A situation in which differential performance might not be considered bias  Math test in which word problems were
found to be more difficult for black than for white examinees whereas disparities between the groups on computational
problems were much smaller. It was said that math content could have 2 dimensions (computation + word problems). Thus,
assuming that both were part of math ability, it would not be considered bias since ability to solve word problems was
relevant for the construct (even if this makes test developers reconsider the mix of the 2 dimensions used on the test).
TEST FAIRNESS
Cole  Psychometric decisions relevant to test bias and the policy decisions relevant to the appropriateness of test makeup
are separate issues  A test may be unbiased in a psychometric sense but still be used in an unfair manner.
 It may be appropriate to interpret a test as a measure of intelligence but using the test scores to select employees
is a different matter and might result in unfair selection practices.
Fairness in tests= the way in which test scores are used (how scores are interpreted in the evaluation of a test-taker)
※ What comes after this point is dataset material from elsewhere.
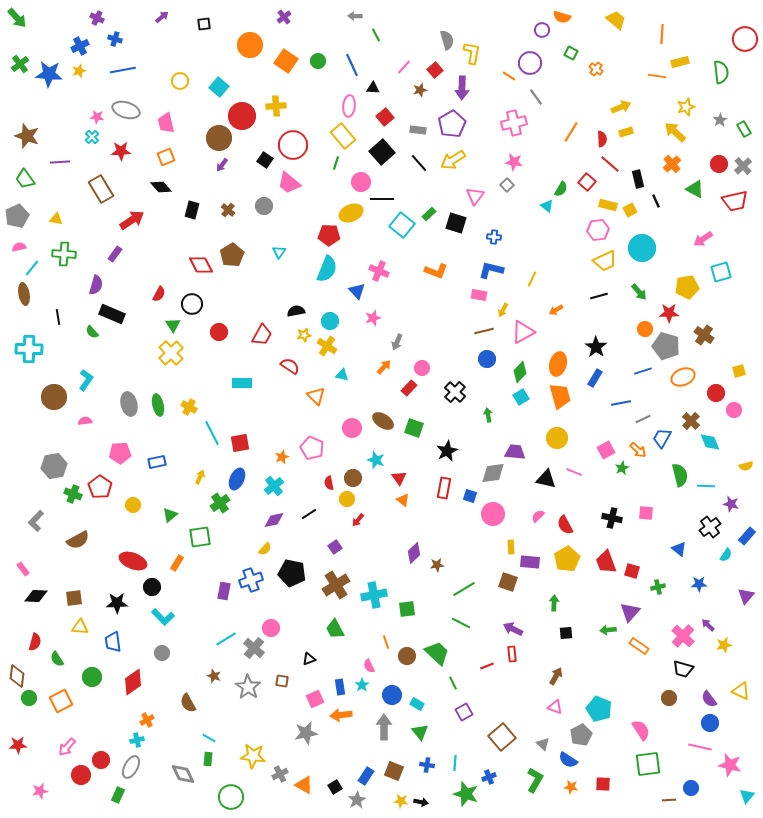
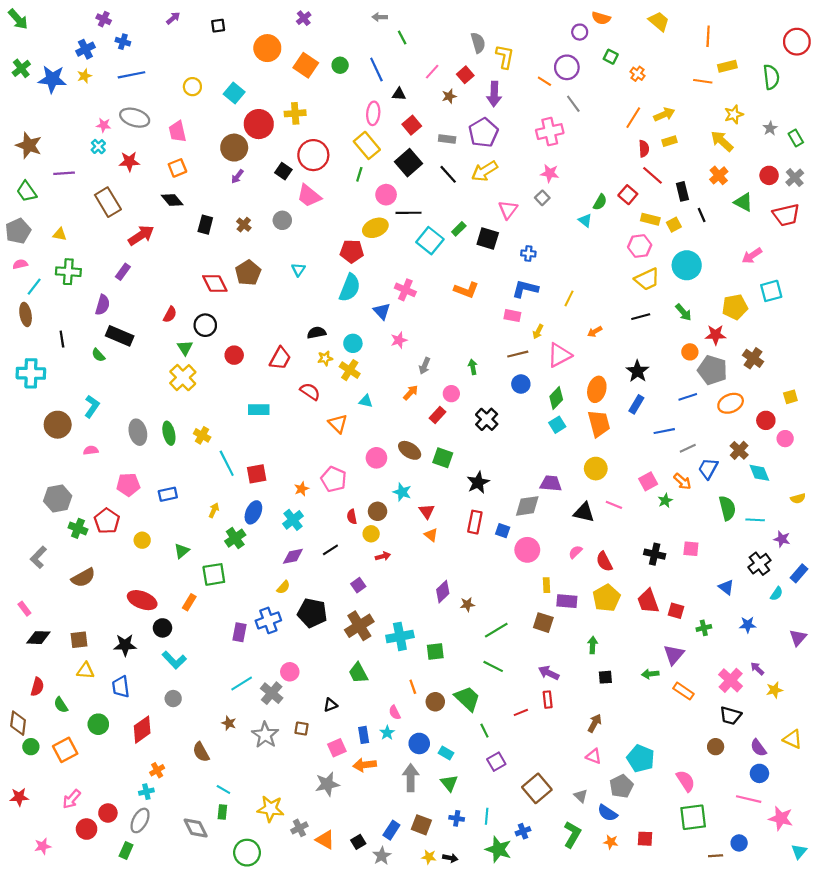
orange line: (571, 132) -> (633, 118), moved
green arrow: (488, 415) -> (473, 367), moved
red arrow: (358, 520) -> (383, 556), turned -144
↑ Related to test validity

It’s evaluation requires ↑range of evidence: empirical data, legal, ethical, political, philosophical, and economic reasoning
Testing Standards  “all steps in the testing process, including test design, validation, development, administration, and
scoring procedures, should be designed in such a manner as to minimize construct-irrelevant variance and to promote valid
score interpretations for the intended uses for all examinees in the intended population”
Universal Design (UD)
The principles of UD were developed to create tests that are as accessible as possible to all test-takers in the intended
population  To create a test in which no one is disadvantaged, and sources of construct-irrelevant variance are minimized.
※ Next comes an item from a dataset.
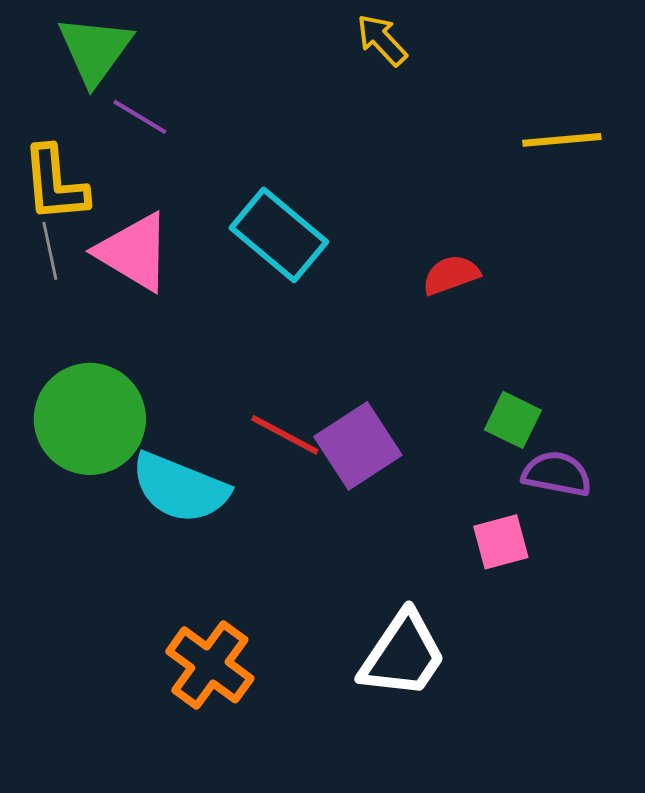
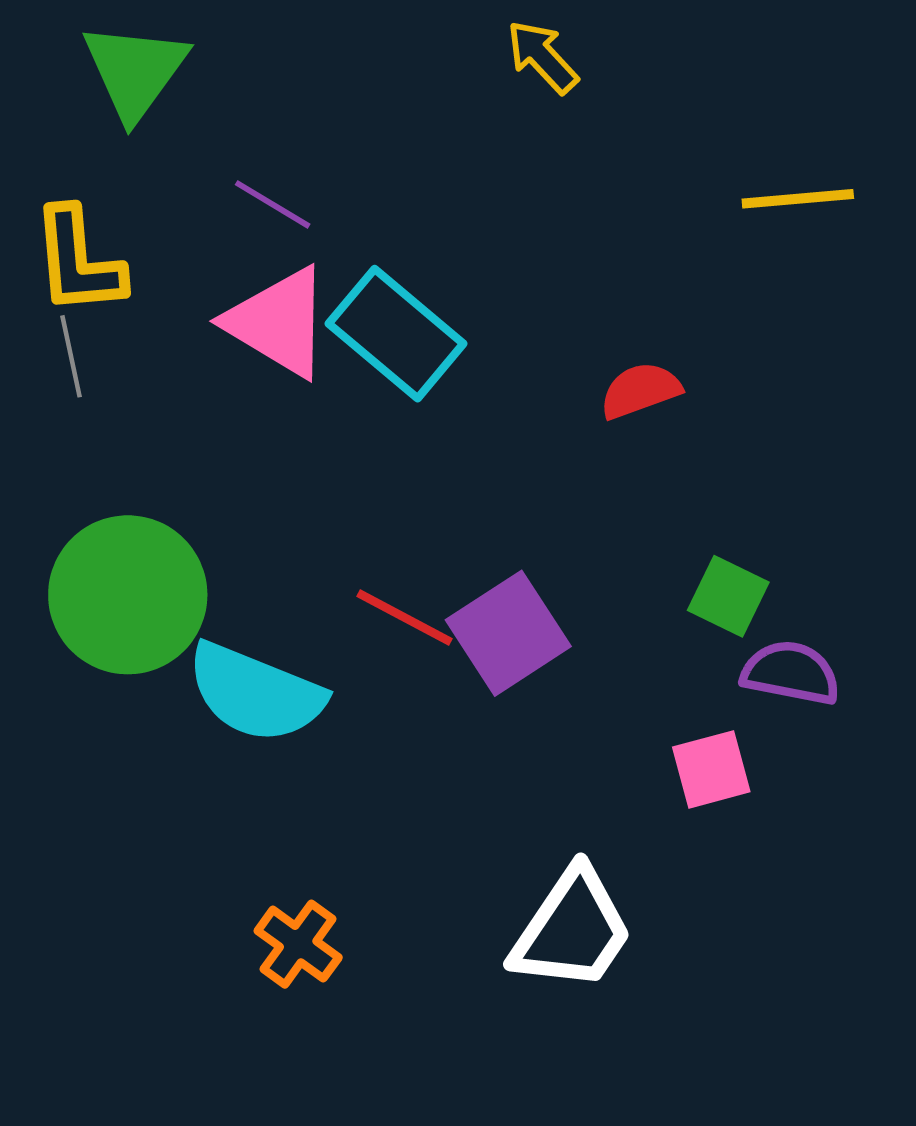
purple line: (140, 117) -> (273, 204), moved
pink triangle: (134, 252) -> (278, 322), moved
orange cross: (210, 665) -> (298, 944), size x0.7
The use of UD principles in developing and administering tests should ↓ test features that may result in bias.
UD principles:
- Are based on sensitivity to all characteristics that might disadvantage test takers, including language, culture, race, and
sex, but also focus on characteristics of test takers with special needs.
- Include avoiding test characteristics that might disadvantage some test takers, such as unnecessary test speediness,
wording or examples that may be unfamiliar to some test takers, or use of language that might be offensive to some groups.
- Focus on providing a range of test-taking options, such as choice of font sizes and response formats (paper and pencil,
computer, or verbal). Such choices allow the test to be accessible to as many test takers as possible.
Accommodations and Modifications

Not all tests can be made accessible to all test takers, even if universal design principles are used, and in these cases test
adaptations may be needed.
Adaptations = changes to the original test that are intended to increase access to the test for certain test takers. 2 types:
Accommodations preserve the comparability of scores across the adapted and original test versions. E.g.: time extension,
text magnification, braille format, dictionary for non-native, etc.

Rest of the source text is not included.